◆ ACTION ITEM ◆
Note the line where "Image resolution: width=1280, height=1349." appears in the data below; write it out exactly, along with every line that comes after it to the end.

◆ PROVIDED DATA ◆
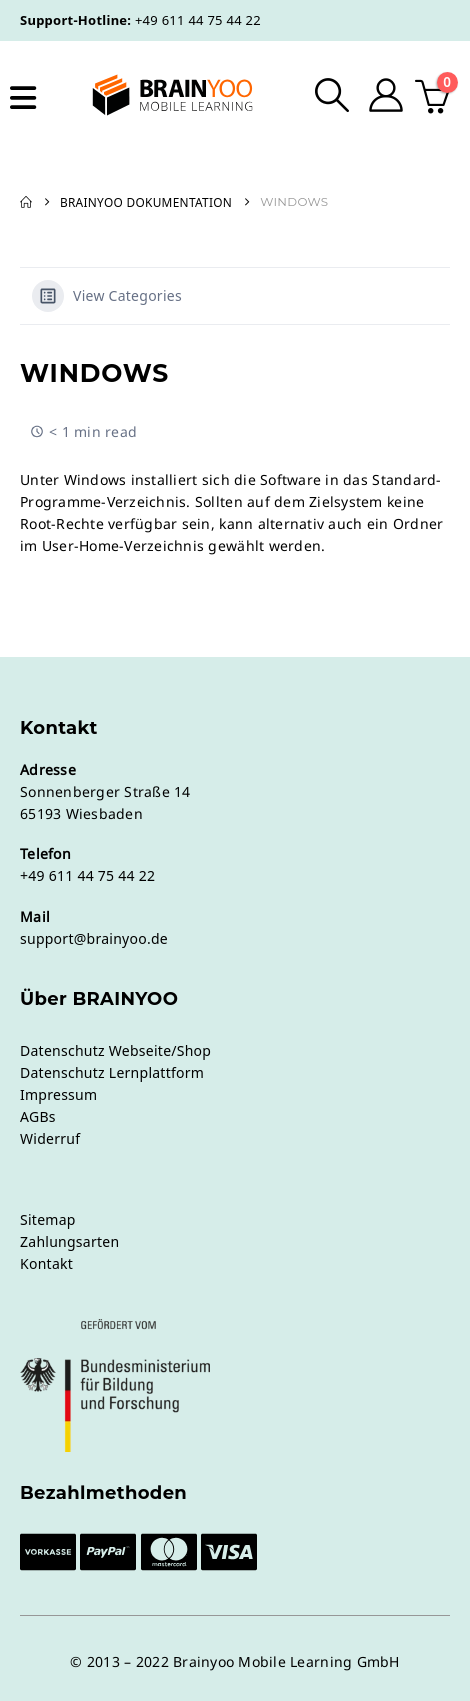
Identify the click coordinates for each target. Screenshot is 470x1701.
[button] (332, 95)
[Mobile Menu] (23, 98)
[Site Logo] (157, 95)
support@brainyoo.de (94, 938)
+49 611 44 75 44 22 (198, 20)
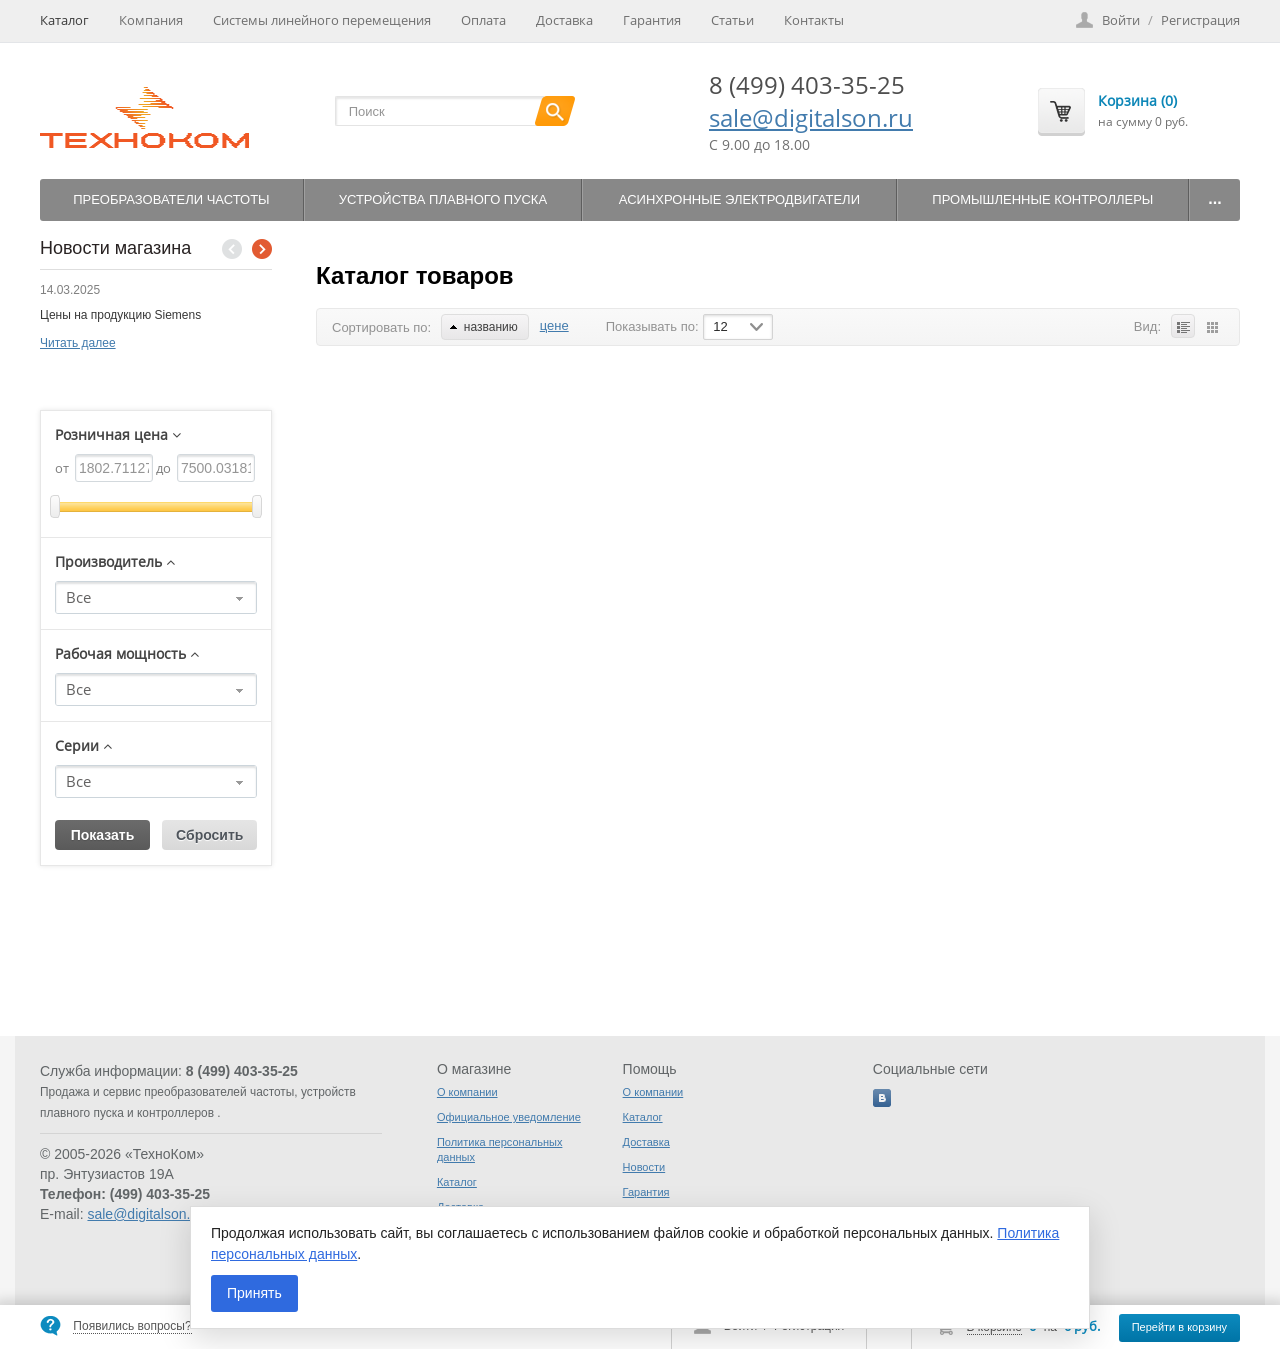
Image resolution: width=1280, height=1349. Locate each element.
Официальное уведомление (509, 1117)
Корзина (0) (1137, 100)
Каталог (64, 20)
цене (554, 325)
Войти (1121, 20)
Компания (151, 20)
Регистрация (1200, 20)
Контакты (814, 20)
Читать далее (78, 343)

◆ SOLUTION BELOW ◆
Image resolution: width=1280, height=1349. Locate each element.
Официальное уведомление (509, 1117)
Корзина (0) (1137, 100)
Каталог (64, 20)
цене (554, 325)
Войти (1121, 20)
Компания (151, 20)
Регистрация (1200, 20)
Контакты (814, 20)
Читать далее (78, 343)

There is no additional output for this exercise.